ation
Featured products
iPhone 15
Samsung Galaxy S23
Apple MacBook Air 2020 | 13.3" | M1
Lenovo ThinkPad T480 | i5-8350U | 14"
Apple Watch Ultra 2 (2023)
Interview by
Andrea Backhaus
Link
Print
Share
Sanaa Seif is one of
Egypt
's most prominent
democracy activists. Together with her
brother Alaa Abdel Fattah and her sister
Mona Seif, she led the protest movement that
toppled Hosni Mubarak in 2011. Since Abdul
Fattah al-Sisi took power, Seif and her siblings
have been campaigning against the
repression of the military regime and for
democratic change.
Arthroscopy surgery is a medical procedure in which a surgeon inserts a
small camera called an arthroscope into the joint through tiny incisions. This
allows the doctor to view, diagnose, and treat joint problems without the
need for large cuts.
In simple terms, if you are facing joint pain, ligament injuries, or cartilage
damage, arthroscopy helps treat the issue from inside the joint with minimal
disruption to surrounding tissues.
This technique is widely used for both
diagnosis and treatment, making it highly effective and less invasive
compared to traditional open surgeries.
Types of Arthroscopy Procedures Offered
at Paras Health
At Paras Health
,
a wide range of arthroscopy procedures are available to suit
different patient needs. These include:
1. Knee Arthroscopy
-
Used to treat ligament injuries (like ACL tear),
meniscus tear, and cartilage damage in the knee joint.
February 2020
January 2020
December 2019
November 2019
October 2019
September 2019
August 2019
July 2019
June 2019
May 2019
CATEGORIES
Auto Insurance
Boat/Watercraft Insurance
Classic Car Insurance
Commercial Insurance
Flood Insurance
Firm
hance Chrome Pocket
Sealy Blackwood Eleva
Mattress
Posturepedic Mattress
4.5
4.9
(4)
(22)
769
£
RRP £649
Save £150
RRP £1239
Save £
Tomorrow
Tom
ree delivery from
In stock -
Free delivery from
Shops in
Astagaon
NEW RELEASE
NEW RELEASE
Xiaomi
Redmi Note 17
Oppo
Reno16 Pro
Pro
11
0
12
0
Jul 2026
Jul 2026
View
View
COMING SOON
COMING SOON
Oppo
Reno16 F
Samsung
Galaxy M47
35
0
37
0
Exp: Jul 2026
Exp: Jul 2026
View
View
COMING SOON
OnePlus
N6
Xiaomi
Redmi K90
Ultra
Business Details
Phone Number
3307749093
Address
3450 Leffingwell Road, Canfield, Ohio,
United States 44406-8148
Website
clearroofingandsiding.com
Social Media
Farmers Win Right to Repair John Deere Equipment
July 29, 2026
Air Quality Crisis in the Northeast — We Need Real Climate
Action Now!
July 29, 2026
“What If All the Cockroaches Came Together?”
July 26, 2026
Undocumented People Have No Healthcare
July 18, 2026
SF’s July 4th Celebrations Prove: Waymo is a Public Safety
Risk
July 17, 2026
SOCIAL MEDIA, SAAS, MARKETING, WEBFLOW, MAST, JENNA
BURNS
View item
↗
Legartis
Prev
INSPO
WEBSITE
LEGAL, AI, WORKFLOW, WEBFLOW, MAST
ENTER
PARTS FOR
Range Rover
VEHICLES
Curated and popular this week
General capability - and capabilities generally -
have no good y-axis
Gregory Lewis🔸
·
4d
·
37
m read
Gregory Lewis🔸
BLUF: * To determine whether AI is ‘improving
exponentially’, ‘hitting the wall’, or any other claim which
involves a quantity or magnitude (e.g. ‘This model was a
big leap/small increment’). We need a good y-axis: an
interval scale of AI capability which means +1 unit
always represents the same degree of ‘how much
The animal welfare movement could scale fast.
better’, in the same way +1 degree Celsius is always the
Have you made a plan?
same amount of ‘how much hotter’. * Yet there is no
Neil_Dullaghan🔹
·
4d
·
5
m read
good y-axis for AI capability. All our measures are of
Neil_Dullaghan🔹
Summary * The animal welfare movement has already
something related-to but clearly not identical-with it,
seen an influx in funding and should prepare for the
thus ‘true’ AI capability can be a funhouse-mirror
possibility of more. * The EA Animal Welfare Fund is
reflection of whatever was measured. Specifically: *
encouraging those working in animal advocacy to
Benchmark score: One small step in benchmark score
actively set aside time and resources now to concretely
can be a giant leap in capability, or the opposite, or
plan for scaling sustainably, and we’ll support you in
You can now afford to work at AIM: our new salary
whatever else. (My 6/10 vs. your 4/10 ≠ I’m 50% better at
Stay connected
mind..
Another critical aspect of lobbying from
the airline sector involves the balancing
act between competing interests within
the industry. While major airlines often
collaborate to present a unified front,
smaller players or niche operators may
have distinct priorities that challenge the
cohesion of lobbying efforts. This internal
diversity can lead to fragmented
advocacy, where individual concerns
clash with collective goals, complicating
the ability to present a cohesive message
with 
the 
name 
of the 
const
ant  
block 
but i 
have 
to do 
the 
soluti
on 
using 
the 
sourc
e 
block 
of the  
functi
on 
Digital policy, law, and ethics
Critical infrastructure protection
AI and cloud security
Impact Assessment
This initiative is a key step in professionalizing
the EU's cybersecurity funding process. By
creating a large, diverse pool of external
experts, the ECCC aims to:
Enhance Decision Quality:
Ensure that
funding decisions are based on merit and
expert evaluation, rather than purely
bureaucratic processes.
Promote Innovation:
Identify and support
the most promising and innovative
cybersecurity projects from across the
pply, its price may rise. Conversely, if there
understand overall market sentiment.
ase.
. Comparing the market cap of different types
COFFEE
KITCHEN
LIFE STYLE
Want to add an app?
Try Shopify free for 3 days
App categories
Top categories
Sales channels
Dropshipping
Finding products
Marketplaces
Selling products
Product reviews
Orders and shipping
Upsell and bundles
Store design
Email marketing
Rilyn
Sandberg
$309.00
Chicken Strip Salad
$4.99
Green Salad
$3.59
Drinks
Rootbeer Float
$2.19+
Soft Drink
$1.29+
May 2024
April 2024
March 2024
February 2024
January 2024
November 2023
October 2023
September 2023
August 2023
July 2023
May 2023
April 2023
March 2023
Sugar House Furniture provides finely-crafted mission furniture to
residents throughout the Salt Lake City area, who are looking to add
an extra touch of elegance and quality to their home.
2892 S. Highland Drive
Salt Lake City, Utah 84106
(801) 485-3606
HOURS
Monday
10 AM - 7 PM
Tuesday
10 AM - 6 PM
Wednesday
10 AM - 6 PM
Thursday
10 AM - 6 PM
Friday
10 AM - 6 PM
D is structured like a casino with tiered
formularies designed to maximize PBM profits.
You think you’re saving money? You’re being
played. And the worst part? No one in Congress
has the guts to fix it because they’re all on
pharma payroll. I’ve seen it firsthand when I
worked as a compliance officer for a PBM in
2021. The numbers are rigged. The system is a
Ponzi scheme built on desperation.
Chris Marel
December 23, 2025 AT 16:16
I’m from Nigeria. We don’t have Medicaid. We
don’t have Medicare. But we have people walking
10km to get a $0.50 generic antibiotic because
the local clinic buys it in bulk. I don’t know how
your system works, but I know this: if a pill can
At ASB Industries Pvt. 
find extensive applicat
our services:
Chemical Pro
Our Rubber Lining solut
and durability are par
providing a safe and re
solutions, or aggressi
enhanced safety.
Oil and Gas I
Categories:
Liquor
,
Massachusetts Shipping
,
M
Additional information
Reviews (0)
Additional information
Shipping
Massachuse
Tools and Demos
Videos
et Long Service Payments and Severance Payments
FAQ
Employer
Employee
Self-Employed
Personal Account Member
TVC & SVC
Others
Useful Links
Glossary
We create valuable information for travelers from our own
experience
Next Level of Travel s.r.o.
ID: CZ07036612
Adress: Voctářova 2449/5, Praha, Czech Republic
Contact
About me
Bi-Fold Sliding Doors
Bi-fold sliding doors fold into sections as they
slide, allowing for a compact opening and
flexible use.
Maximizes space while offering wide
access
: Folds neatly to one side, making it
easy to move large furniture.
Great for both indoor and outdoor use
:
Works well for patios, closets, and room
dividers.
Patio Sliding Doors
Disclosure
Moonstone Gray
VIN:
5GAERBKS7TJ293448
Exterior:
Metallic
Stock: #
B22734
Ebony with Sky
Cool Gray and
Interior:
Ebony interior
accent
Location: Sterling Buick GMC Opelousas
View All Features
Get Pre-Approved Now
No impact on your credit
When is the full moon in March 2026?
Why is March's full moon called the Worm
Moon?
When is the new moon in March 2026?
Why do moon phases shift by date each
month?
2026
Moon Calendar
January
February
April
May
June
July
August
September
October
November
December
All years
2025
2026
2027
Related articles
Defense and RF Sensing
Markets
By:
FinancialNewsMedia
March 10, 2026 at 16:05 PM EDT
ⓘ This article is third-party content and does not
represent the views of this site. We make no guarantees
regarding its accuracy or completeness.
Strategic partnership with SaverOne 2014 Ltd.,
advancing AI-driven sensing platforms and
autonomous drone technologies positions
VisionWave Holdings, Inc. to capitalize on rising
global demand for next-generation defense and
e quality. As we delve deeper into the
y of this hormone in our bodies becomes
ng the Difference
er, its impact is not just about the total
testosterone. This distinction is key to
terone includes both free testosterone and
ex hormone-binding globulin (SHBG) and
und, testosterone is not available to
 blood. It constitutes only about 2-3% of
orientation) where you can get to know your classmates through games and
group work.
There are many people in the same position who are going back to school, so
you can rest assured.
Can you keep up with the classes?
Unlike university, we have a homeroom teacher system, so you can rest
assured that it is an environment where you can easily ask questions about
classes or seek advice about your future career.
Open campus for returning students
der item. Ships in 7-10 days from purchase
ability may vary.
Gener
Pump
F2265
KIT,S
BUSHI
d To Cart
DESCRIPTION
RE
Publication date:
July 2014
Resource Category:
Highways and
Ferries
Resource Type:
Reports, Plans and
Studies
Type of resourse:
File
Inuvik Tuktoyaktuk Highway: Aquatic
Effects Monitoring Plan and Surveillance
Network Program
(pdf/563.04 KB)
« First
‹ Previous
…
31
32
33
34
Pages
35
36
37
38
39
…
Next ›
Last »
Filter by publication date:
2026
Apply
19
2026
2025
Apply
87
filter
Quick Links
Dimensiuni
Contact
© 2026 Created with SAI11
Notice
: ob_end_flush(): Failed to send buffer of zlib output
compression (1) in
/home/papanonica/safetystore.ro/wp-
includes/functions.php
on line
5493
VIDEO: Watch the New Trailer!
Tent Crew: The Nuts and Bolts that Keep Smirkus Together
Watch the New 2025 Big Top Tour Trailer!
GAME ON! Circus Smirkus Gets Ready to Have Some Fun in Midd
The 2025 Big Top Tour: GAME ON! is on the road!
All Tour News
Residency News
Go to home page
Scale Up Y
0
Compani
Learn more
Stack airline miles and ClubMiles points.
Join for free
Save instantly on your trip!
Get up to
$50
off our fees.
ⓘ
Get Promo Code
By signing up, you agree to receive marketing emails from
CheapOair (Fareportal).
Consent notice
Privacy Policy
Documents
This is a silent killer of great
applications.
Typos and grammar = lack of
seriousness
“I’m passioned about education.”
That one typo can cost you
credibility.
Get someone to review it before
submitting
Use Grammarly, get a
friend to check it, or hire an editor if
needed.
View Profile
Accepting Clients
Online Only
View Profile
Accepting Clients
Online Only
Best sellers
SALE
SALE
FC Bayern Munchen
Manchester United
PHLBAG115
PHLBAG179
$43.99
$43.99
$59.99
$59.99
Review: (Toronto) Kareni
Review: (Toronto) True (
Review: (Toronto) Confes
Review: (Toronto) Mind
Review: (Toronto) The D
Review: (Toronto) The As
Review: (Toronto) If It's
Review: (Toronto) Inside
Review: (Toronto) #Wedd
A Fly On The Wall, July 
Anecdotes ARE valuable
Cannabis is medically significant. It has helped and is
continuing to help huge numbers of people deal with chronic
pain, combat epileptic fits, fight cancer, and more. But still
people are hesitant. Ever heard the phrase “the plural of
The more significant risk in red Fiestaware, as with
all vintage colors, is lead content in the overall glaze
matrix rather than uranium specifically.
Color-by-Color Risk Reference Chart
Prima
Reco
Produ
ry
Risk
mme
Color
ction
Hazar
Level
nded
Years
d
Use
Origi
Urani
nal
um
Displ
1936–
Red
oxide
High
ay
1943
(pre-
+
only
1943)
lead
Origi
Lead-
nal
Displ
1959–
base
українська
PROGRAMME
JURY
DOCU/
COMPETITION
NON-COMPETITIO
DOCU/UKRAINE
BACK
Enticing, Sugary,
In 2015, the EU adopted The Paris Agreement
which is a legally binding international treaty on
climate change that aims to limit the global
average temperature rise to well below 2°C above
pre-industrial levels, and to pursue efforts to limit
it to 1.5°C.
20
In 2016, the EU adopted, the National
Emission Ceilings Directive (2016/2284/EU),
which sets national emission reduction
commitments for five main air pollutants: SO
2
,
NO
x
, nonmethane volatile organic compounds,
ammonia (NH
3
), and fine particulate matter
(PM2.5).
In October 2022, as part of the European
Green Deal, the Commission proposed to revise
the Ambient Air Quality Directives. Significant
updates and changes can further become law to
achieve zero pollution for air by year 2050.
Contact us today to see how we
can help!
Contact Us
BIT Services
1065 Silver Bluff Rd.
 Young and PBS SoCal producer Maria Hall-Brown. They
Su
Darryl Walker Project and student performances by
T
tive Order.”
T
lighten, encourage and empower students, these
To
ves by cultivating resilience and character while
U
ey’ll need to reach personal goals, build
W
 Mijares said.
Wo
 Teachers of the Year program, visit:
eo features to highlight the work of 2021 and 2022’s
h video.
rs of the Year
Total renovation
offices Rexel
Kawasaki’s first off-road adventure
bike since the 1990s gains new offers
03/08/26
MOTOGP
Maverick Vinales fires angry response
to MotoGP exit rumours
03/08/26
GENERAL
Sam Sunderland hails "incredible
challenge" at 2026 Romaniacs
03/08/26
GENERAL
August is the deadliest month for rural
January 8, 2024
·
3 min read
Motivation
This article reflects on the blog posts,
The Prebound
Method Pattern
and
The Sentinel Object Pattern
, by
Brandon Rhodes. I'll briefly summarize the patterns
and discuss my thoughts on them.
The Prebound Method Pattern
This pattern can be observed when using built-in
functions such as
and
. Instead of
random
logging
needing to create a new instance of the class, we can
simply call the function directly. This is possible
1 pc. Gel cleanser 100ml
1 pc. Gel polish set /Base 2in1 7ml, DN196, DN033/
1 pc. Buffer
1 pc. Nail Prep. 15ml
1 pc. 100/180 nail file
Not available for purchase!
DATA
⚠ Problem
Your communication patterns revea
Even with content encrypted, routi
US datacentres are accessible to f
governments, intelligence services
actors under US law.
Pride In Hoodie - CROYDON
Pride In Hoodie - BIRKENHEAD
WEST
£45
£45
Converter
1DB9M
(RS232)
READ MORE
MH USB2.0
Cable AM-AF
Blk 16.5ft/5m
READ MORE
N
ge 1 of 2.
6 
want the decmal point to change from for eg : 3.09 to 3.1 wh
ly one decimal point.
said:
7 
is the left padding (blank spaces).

» ABOUT THIS EXERCISE
Return all lines of the material that have "testosterone" in them.

» TASK OUTPUT
testosterone. This distinction is key to
terone includes both free testosterone and
und, testosterone is not available to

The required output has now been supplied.